Teenage Zombies is bad in almost every way.  Yet I kind of enjoyed all the non-sequitors and super-fake fist fights.  There’s an early sixties wholesome vibe that’s kind of endearing.

Trailer

Les Bonnes Femmes (1960)

Les bonnes femmes
Directed by Claude Chabrol
Written by Paul Gegauff and Claude Chabrol
1960/France/Italy
Paris Film/Panitalia
First viewing/Netflix rental

 

“If you’re spending your entire early 20s chasing the next party, what are you running away from?” ― Demi Lovato

I love the way Chabrol makes movies.  I just wish all his characters weren’t so unpleasant.

This is the slice-of-life story of a group of twenty-something single women who work as sales clerks.  They pick up random obnoxious men and party hard.  Some of them dream of love.  One thinks she has found it.

This being Chabrol, there is no such thing as true love.

LES BONNES FEMMES, Albert Dinon, Jean-Louis Maury, Bernadette Lafont, Clotilde Joano, 1960.

Some of this reminded me of my own early 20’s and not in a good way.  You would feel sorry for all these women if they weren’t so aimless and frivolous.  The saving grace of the movie is the outstanding way it is shot.  Every frame contains something beautiful or interesting.  The acting is quite good as well.

Clip

The Savage Innocents (1960)

The Savage Innocents
Directed by Nicholas Ray
Written by Nicholas Ray; adapted by Hans Ruesch, Franco Salinas, and Baccio Bandini from Ruesch’s novel
1960/France/Italy/UK
Gray Films, Joseph Janni/Appia Films, etc.
First viewing/Amazon Instant

 

[box] Inuk: Oh ho ho, someone would rather lend his wife than his sled. You lend your sled, it comes back cracked. You lend your knife, it comes back dull. You lend your dogs, they come back tired and crawling. But if you love your wife, no matter how often you lend her, she always comes back like new.[/box]

I know somebody out there has been secretly yearning to see Anthony Quinn play an Eskimo.  This is your golden opportunity.

Inuk (Quinn) would have a perfect Eskimo existence if he only had a woman.  Finally he finds one.  Now he spends his days happily providing for his family which soon includes a baby boy.

One day, a Christian missionary visits.  Inuk attempts to make him welcome by offering to let him “laugh” with his wife.  The missionary takes offense at this.

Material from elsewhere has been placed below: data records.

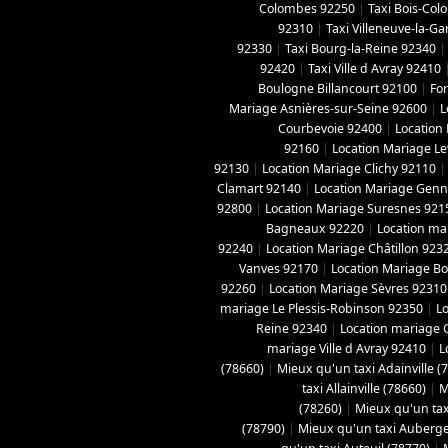
Colombes 92250
|
Taxi Bois-Co
92310
|
Taxi Villeneuve-la-G
92330
|
Taxi Bourg-la-Reine 92340
92420
|
Taxi Ville d Avray 92410
Boulogne Billancourt 92100
|
For
Mariage Asnières-sur-Seine 92600
|
L
Courbevoie 92400
|
Location
92160
|
Location Mariage Le
92130
|
Location Mariage Clichy 92110
Clamart 92140
|
Location Mariage Genne
92800
|
Location Mariage Suresnes 921
Bagneaux 92220
|
Location ma
92240
|
Location Mariage Châtillon 923
Vanves 92170
|
Location Mariage B
92260
|
Location Mariage Sèvres 92310
mariage Le Plessis-Robinson 92350
|
L
Reine 92340
|
Location mariage 
mariage Ville d Avray 92410
|
L
(78660)
|
Mieux qu'un taxi Adainville (
taxi Allainville (78660)
|
M
(78260)
|
Mieux qu'un tax
(78790)
|
Mieux qu'un taxi Aubergen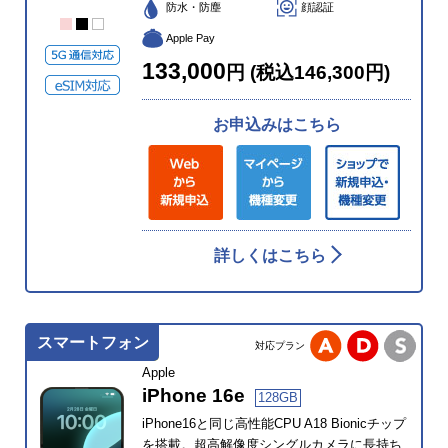
防水・防塵
顔認証
Apple Pay
133,000
円 (税込146,300円)
お申込みはこちら
詳しくはこちら
スマートフォン
対応プラン
Apple
iPhone 16e
128GB
iPhone16と同じ高性能CPU A18 Bionicチップ
を搭載。超高解像度シングルカメラに長持ち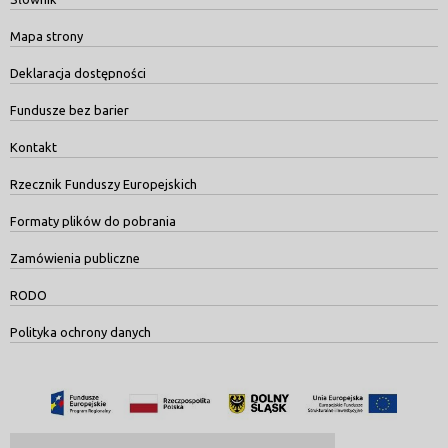
Mapa strony
Deklaracja dostępności
Fundusze bez barier
Kontakt
Rzecznik Funduszy Europejskich
Formaty plików do pobrania
Zamówienia publiczne
RODO
Polityka ochrony danych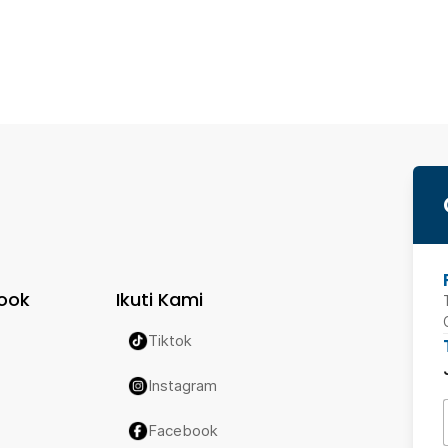
ook
Ikuti Kami
Tiktok
Instagram
Facebook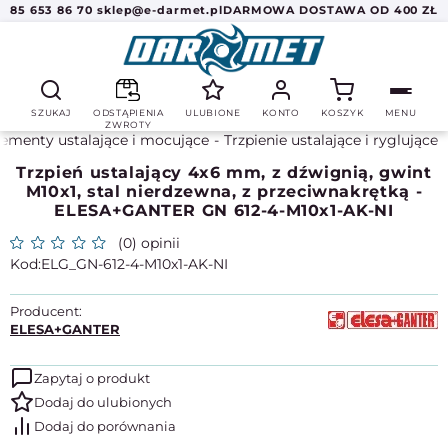
85 653 86 70
sklep@e-darmet.pl
DARMOWA DOSTAWA OD 400 ZŁ
SZUKAJ
ODSTĄPIENIA
ULUBIONE
KONTO
KOSZYK
MENU
ZWROTY
lementy ustalające i mocujące
Trzpienie ustalające i ryglujące
Trzpień ustalający 4x6 mm, z dźwignią, gwint
M10x1, stal nierdzewna, z przeciwnakrętką -
ELESA+GANTER GN 612-4-M10x1-AK-NI
(0) opinii
ELG_GN-612-4-M10x1-AK-NI
Producent:
ELESA+GANTER
Zapytaj o produkt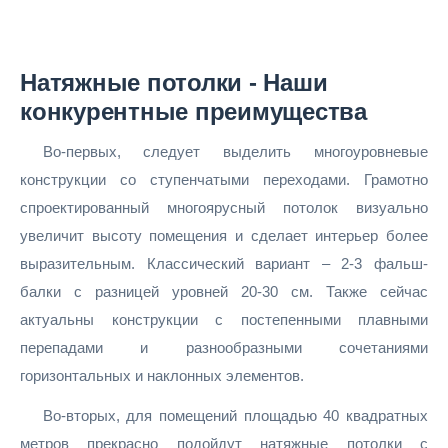
Натяжные потолки - Наши
конкурентные преимущества
Во-первых, следует выделить многоуровневые
конструкции со ступенчатыми переходами. Грамотно
спроектированный многоярусный потолок визуально
увеличит высоту помещения и сделает интерьер более
выразительным. Классический вариант – 2-3 фальш-
балки с разницей уровней 20-30 см. Также сейчас
актуальны конструкции с постепенными плавными
перепадами и разнообразными сочетаниями
горизонтальных и наклонных элементов.
Во-вторых, для помещений площадью 40 квадратных
метров прекрасно подойдут натяжные потолки с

Inuk is vastly insulted and strikes him, accidentally killing him.  Life goes on as usual until years later when some troopers catch up with him.

I might be the only one, but I was offended by Quinn’s performance.  He is trying to come off as simple but seems only simple-minded to me.  The movie as a whole strips indigenous people of any dignity or complexity.  The scenery, on the other hand, is fantastic.  Some people liked this way more than I did so your mileage may vary.

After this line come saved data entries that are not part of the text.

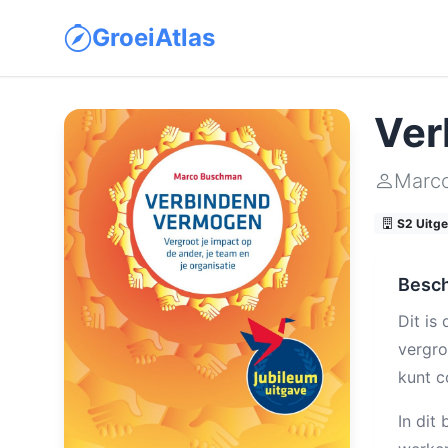
GroeiAtlas
Ver
Marc
S2 Uitge
Besch
Dit is
vergro
kunt 
In dit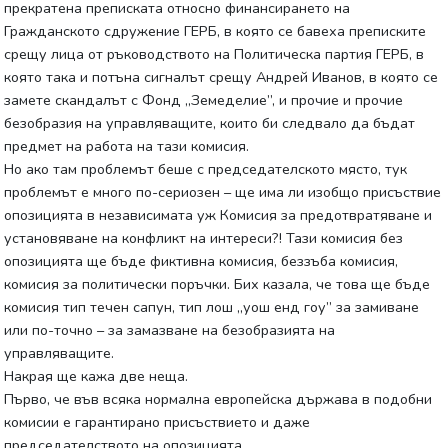
прекратена преписката относно финансирането на
Гражданското сдружение ГЕРБ, в която се бавеха преписките
срещу лица от ръководството на Политическа партия ГЕРБ, в
която така и потъна сигналът срещу Андрей Иванов, в която се
замете скандалът с Фонд „Земеделие”, и прочие и прочие
безобразия на управляващите, които би следвало да бъдат
предмет на работа на тази комисия.
Но ако там проблемът беше с председателското място, тук
проблемът е много по-сериозен – ще има ли изобщо присъствие
опозицията в независимата уж Комисия за предотвратяване и
установяване на конфликт на интереси?! Тази комисия без
опозицията ще бъде фиктивна комисия, беззъба комисия,
комисия за политически поръчки. Бих казала, че това ще бъде
комисия тип течен сапун, тип лош „уош енд гоу” за замиване
или по-точно – за замазване на безобразията на
управляващите.
Накрая ще кажа две неща.
Първо, че във всяка нормална европейска държава в подобни
комисии е гарантирано присъствието и даже
председателството на опозицията.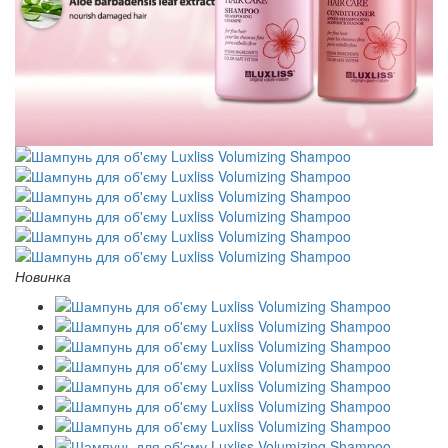
Новинка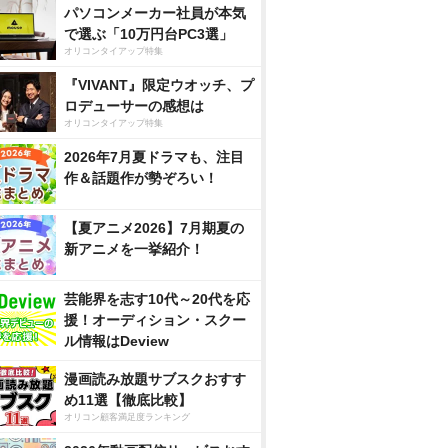
パソコンメーカー社員が本気
で選ぶ「10万円台PC3選」
オリコンタイアップ特集
『VIVANT』限定ウオッチ、プ
ロデューサーの感想は
オリコンタイアップ特集
2026年7月夏ドラマも、注目
作＆話題作が勢ぞろい！
【夏アニメ2026】7月期夏の
新アニメを一挙紹介！
芸能界を志す10代～20代を応
援！オーディション・スクー
ル情報はDeview
漫画読み放題サブスクおすす
め11選【徹底比較】
オリコン顧客満足度ランキング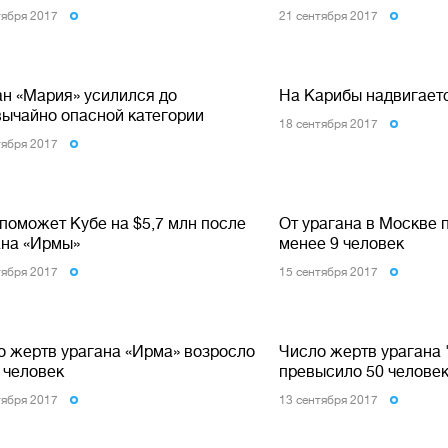
тября 2017
21 сентября 2017
ан «Мария» усилился до
На Карибы надвигает
вычайно опасной категории
18 сентября 2017
тября 2017
поможет Кубе на $5,7 млн после
От урагана в Москве 
ана «Ирмы»
менее 9 человек
тября 2017
15 сентября 2017
о жертв урагана «Ирма» возросло
Число жертв урагана
 человек
превысило 50 челове
тября 2017
13 сентября 2017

From the IMDb trivia: “It was seeing this film, as an upcoming singer/songwriter, that inspired the young Bob Dylan to write the song “The Mighty Quinn (Quinn the Eskimo).””

Trailer

The Amazing Transparent Man (1960)

The Amazing Transparent Man
Directed by Edgar G. Ulmer
Written by Jack Lewis
1960/USA
Miller Consolidated Pictures/Exclusive Road Show Attraction
First viewing/Amazon Prime

[box] Major Paul Krenner: You’re bitter, Faust – mean and bitter. You trust no one, and you hate everyone. You’re just the man I need and understand.[/box]

The man is neither amazing nor entirely transparent.

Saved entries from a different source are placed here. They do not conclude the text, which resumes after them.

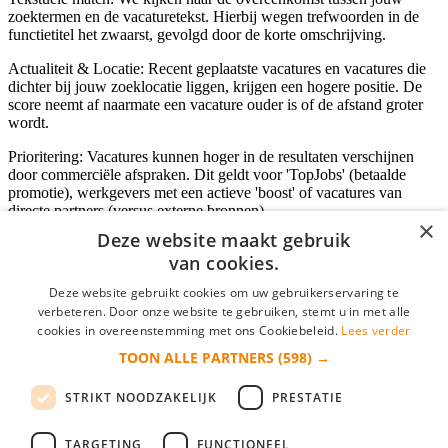
zoektermen en de vacaturetekst. Hierbij wegen trefwoorden in de
functietitel het zwaarst, gevolgd door de korte omschrijving.
Actualiteit & Locatie: Recent geplaatste vacatures en vacatures die
dichter bij jouw zoeklocatie liggen, krijgen een hogere positie. De
score neemt af naarmate een vacature ouder is of de afstand groter
wordt.
Prioritering: Vacatures kunnen hoger in de resultaten verschijnen
door commerciële afspraken. Dit geldt voor 'TopJobs' (betaalde
promotie), werkgevers met een actieve 'boost' of vacatures van
directe partners (versus externe bronnen).
×
Deze website maakt gebruik
van cookies.
Inloggen als bedrijf
Deze website gebruikt cookies om uw gebruikerservaring te
verbeteren. Door onze website te gebruiken, stemt u in met alle
E-mail
*
cookies in overeenstemming met ons Cookiebeleid.
Lees verder
TOON ALLE PARTNERS
(598) →
Wachtwoord
STRIKT NOODZAKELIJK
PRESTATIE
login gegevens onthouden
Wachtwoord vergeten?
login
TARGETING
FUNCTIONEEL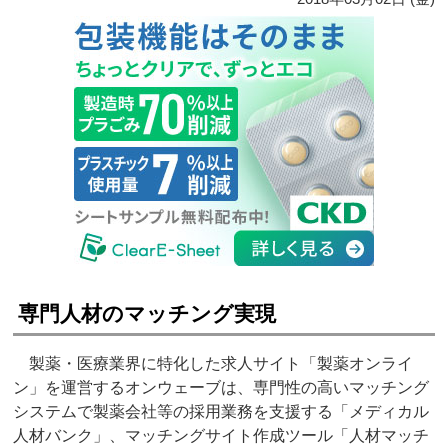
専門人材のマッチング実現
製薬・医療業界に特化した求人サイト「製薬オンライ
ン」を運営するオンウェーブは、専門性の高いマッチング
システムで製薬会社等の採用業務を支援する「メディカル
人材バンク」、マッチングサイト作成ツール「人材マッチ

Major Paul Krenner is insane and devoted to his plan to rule the world through creating an invisible army.  He has kidnapped a young girl and blackmailed her German scientist father into working on an invisibility technique involving radiation.  Next he cons ex-con bank robber Joey Faust into being a human guinea pig in his experiment.  Naturally, the invisibility formula contains a few glitches.

The only reason to see this movie would be if you want to understand how great James Whale’s The Invisible Man is in comparison.  Ulmer was forced to simulate invisibility with a zero special effects budget.  Thus the only gimmick the movie has going for it is a complete dud.  Don’t waste your time like I did.